От мысленного созерцания колес сансары в окнах эркера под звуки саксофона и под вкус глинтвейна его отвлек вопрос Виктора:
— Павел, скажи, а как ты отнесешься к смене бобины? Мы решили прерваться на танцевальную паузу, а под Пасториуса, при всем моем к нему уважении, танцевать неудобно. Как ты относишься к Rolling Stones?
— А, что? Хорошо, Ви…ктор, хорошо, — отвлекшись от своих мыслей, Павлик в последний момент поправился и не сказал слово «Витек», что могло закрыть ему вход в эту изысканную квартиры навеки. Радушный хозяин выключил верхний свет, оставив включенным лишь тусклый торшер у бобинника, сменил бобину и комнату огласил задорный рок-н-ролл, гости с визгом вылетели
Поговорить во время танца Павлику не удалось по все той же причине — английский у него хромал, а Кэт оказалась американкой, и по-русски говорила еще хуже, чем Павлик по-английски. Поэтому они просто пообжимались два блюза подряд, а затем, когда Гари запел что-то бодро-энергичное, разошлись по танцполу и больше не соприкасались.

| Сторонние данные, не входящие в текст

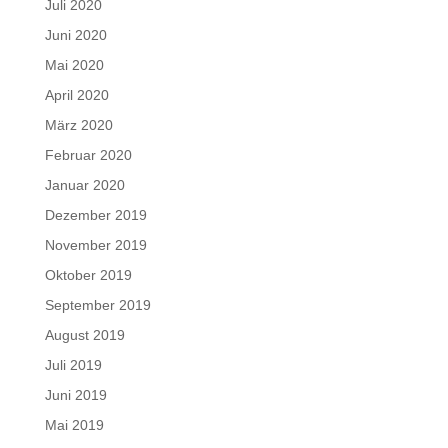
Juli 2020
Juni 2020
Mai 2020
April 2020
März 2020
Februar 2020
Januar 2020
Dezember 2019
November 2019
Oktober 2019
September 2019
August 2019
Juli 2019
Juni 2019
Mai 2019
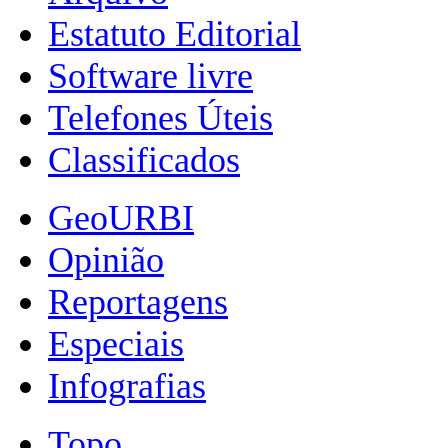
Estatuto Editorial
Software livre
Telefones Úteis
Classificados
GeoURBI
Opinião
Reportagens
Especiais
Infografias
Topo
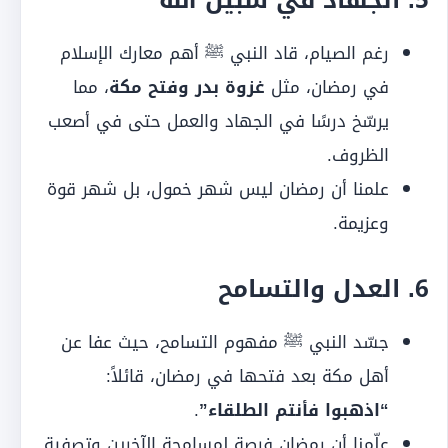
5. الجهاد في سبيل الله
رغم الصيام، قاد النبي ﷺ أهم معارك الإسلام
في رمضان، مثل
غزوة بدر وفتح مكة
، مما
يرسّخ درسًا في الجهاد والعمل حتى في أصعب
الظروف.
علمنا أن رمضان ليس شهر خمول، بل شهر قوة
وعزيمة.
6. العدل والتسامح
جسّد النبي ﷺ مفهوم التسامح، حيث عفا عن
أهل مكة بعد فتحها في رمضان، قائلاً:
“اذهبوا فأنتم الطلقاء”
.
علّمنا أن رمضان فرصة لمسامحة الآخرين وتصفية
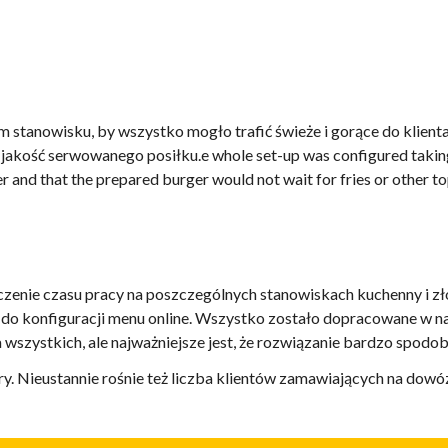
stanowisku, by wszystko mogło trafić świeże i gorące do klienta,
i jakość serwowanego posiłku.
e whole set-up was configured taking
r and that the prepared burger would not wait for fries or other to
enie czasu pracy na poszczególnych stanowiskach kuchenny i zło
 do konfiguracji menu online. Wszystko zostało dopracowane w n
szystkich, ale najważniejsze jest, że rozwiązanie bardzo spodoba
ry. Nieustannie rośnie też liczba klientów zamawiających na dowó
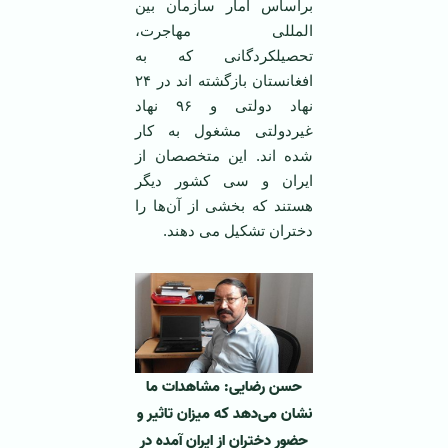
براساس آمار سازمان بین
المللی مهاجرت،
تحصیلکردگانی که به
افغانستان بازگشته اند در ۲۴
نهاد دولتی و ۹۶ نهاد
غیردولتی مشغول به کار
شده اند. این متخصصان از
ایران و سی کشور دیگر
هستند که بخشی از آن‌ها را
دختران تشکیل می دهند.
حسن رضایی: مشاهدات ما
نشان می‌دهد که میزان تاثیر و
حضور دختران از ایران آمده در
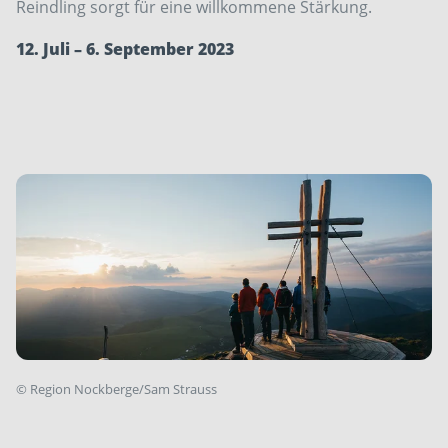
Reindling sorgt für eine willkommene Stärkung.
12. Juli – 6. September 2023
©
Region Nockberge/Sam Strauss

— Кэт и Джулия приехали из Нью-Йорка, они — топовые модели в агентстве моего дяди, — объяснил гостю-однокурснику Виктор необычность ситуации.
— В смысле… эцсамое? — удивился Павлик, продемонстрировав жестом распространенное в обществе мнение о профессии модели.
— В Нью-Йорке не продают моделей как проституток, если ты об этом, — нахмурился Виктор. — Нет, конечно, с ними все спят, и я могу рассказать кучу подобных историй. Но это все-таки не проституция. Блядство — да, некая внутренняя раскрепощенность, свойственная людям этого круга. Но не товарно-денежные отношения впрямую.
— Что, и с Кэт можно? — еще больше удивился Павлик.
— Можно, конечно, если она сама этого захочет. Только тебе придется найти для нее слова, более сложные, чем let’s fuck, — усмехнулся Виктор. — Кэт девушка приличная.
— Ну, тогда мне точно ничего не светит, — вздохнул Павлик. — С моим английским для меня и let’s fuck слишком сложно.
Следует пояснить, что Павлик уже встречался с представителями модельного агентства — местного, владивостокского — которое было как раз «эцсамое». Тот самый знакомый фидошник Витька Шишкин по кличке Тип работал там системным администратором сайта. И рассказывал, что у этого самого сайта есть VIP-раздел, где модели демонстрируют не только одежду, но и то, что под ней. И более того, есть раздел Super VIP, где клиент может себе понравившуюся модель позвать в гости. Поэтому Виктор с его дядей, владельцем «настоящего» модельного агентства, в глазах Павлика в этот момент вырос самым значительным образом.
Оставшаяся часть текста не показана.